The three manuscripts now available online reflect the varied and complex ways that magic fit into the broader religious landscape of a shifting and modernizing West. The 17th-century Book of Magical Charms contains instructions on a range of magical practices—“from speaking with spirits to cheating at dice,” according to the Transcribing Faith website—but also includes Latin prayers and litanies that align with mainstream religious practices. An untitled document known as the “commonplace book” explores strange and fantastical occurrences, along with religious and moral questions. Cases of Conscience Concerning Evil Spirits by Increase Mather, a Puritan minister and president of Harvard who presided over the Salem Witch Trials, expresses a righteous condemnation of witchcraft.
Newberry has brought the manuscripts to light as part of a multidisciplinary project titled Religious Change: 1450-1700, which explores the relationship between print and religion during this period. The project features a digital exploration of Italian broadsides—advertisements for Catholic celebrations and feasts—a blog and a podcast. In September, a gallery exhibition—also titled Religious Change: 1450-1700—will focus on the ways that print galvanized the Reformation, the 16th-century religious movement that led to the foundation of Protestantism. One of the items that will be on display is a copy of Martin Luther’s German translation of the New Testament, which made the Bible accessible to ordinary lay people for the first time.

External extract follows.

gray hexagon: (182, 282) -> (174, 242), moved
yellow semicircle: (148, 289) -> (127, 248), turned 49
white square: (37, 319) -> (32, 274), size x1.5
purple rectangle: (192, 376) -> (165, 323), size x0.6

The magical texts will be on display during the exhibition because, according to Fletcher, they add nuance to our perception of religious life during a period marked by grand, transformative movements. "The Reformation and the Scientific Revolution are very big, capital letter concepts that we all hear about in Western civ courses, or social studies classes,” Fletcher explains. “When we talk about them that way, we lose sight of the fact that these were real events that happened to real people. What we're trying to do with our items is give, as much as we can, a sense of … how individual people experienced them, how they affected their lives, how they had to change in response to them.”

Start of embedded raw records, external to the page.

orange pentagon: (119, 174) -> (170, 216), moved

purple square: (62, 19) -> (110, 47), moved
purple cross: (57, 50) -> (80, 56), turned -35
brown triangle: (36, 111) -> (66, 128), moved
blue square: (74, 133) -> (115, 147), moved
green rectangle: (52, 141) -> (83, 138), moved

As an example, Fletcher cites The Book of Magical Charms, with its meticulous chronicle of occult practices. “Both protestant and Catholic churches tried very hard to make sure that nobody would make a manuscript like this,” he says. “They didn't like magic. They were very suspicious of it. They tried to do everything they could to stamp it out. Yet we have this manuscript, which is a nice piece of evidence that despite all of that effort to make sure people weren't doing magic, people still continued to do it.”
By soliciting the public’s help in transcribing its magical texts, the Newberry hopes to make the documents more accessible to both casual users and experts. “Manuscripts are these unique witnesses to a particular historical experience, but if they're just there in a manuscript it's really hard for people to use them,” Fletcher says. “[Transcribing the documents] allows other users to come in and do word searches, maybe copy and paste into Google, try to find [other sources] talking about this sort of thing.”

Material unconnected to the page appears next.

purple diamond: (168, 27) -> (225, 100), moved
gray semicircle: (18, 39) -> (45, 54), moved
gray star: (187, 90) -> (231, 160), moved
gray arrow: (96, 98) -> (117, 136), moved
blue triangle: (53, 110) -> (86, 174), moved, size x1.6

Fletcher quickly scanned the documents before putting them online, but reading through users’ translations has reminded him of some of the manuscripts’ more fascinating and bizarre content. The Book of Magical Charms, for instance, proffers a rather unusual method for alleviating a toothache.
“One of the remedies is finding a dead man's tooth, which apparently was just available in 17th-century England,” Fletcher said. “That was just really cool to see that.”